▶ [Recorded information]:
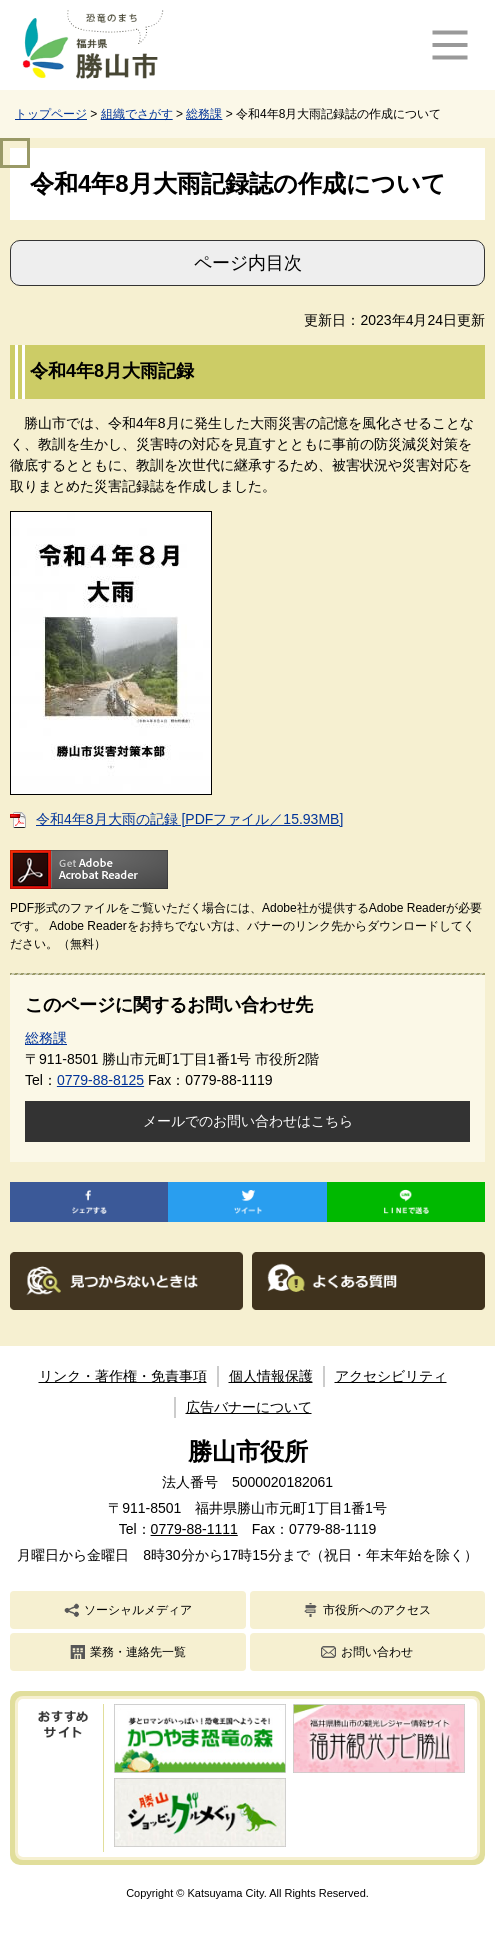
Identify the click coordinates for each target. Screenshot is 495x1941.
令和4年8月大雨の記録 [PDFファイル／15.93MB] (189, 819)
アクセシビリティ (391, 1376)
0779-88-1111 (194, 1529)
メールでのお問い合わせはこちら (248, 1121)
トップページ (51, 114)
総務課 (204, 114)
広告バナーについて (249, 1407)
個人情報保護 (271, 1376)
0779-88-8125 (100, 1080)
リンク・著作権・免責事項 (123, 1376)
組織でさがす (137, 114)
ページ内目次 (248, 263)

▶ [Instructions to follow]: Print the records word for word and exclude any picture they hold.

▶ [Your response]:
Identify the click coordinates for each target. Screenshot is 495x1941.
令和4年8月大雨の記録 [PDFファイル／15.93MB] (189, 819)
アクセシビリティ (391, 1376)
0779-88-1111 (194, 1529)
メールでのお問い合わせはこちら (248, 1121)
トップページ (51, 114)
総務課 (204, 114)
広告バナーについて (249, 1407)
個人情報保護 (271, 1376)
0779-88-8125 (100, 1080)
リンク・著作権・免責事項 (123, 1376)
組織でさがす (137, 114)
ページ内目次 (248, 263)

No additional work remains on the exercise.